Description of the task: Within the records, which lines hold the string "veel"? Report each one by copying it.

**** The data

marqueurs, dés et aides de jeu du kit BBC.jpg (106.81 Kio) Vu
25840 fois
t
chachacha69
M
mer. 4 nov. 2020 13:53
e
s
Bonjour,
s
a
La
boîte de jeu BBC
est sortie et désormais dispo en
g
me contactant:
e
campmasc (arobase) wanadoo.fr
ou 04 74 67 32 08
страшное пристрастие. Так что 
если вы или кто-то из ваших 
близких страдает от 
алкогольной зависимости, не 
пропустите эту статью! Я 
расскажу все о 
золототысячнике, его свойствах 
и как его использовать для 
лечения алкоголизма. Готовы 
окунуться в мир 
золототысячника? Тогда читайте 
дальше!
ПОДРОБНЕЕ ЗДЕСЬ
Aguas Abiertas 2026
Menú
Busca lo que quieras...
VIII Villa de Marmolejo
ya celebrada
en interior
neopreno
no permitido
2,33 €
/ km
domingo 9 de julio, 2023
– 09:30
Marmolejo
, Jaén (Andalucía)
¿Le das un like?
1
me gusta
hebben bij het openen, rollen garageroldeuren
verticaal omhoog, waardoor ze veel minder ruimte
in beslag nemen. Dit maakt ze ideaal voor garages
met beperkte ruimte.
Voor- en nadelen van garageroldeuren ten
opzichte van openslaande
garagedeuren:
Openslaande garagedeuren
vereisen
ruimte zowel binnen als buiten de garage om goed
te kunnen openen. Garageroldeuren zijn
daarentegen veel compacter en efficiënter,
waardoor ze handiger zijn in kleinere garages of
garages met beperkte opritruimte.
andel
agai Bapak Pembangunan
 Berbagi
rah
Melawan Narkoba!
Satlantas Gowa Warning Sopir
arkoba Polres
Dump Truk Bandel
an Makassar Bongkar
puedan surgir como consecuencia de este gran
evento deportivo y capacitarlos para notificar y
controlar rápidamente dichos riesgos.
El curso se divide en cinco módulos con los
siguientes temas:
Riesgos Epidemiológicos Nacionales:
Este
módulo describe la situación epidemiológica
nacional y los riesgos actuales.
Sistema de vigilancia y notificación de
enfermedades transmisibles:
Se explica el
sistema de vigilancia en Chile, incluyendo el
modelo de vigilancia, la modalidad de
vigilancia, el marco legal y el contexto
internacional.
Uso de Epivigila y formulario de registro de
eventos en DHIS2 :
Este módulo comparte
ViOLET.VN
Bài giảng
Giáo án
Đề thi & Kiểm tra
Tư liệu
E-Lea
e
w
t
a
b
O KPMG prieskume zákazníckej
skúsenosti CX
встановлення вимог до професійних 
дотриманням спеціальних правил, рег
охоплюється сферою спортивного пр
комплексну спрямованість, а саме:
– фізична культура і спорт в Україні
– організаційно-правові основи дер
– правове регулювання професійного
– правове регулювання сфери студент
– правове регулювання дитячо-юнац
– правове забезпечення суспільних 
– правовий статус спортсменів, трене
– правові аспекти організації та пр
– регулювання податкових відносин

********

Problem solution:
verticaal omhoog, waardoor ze veel minder ruimte
daarentegen veel compacter en efficiënter,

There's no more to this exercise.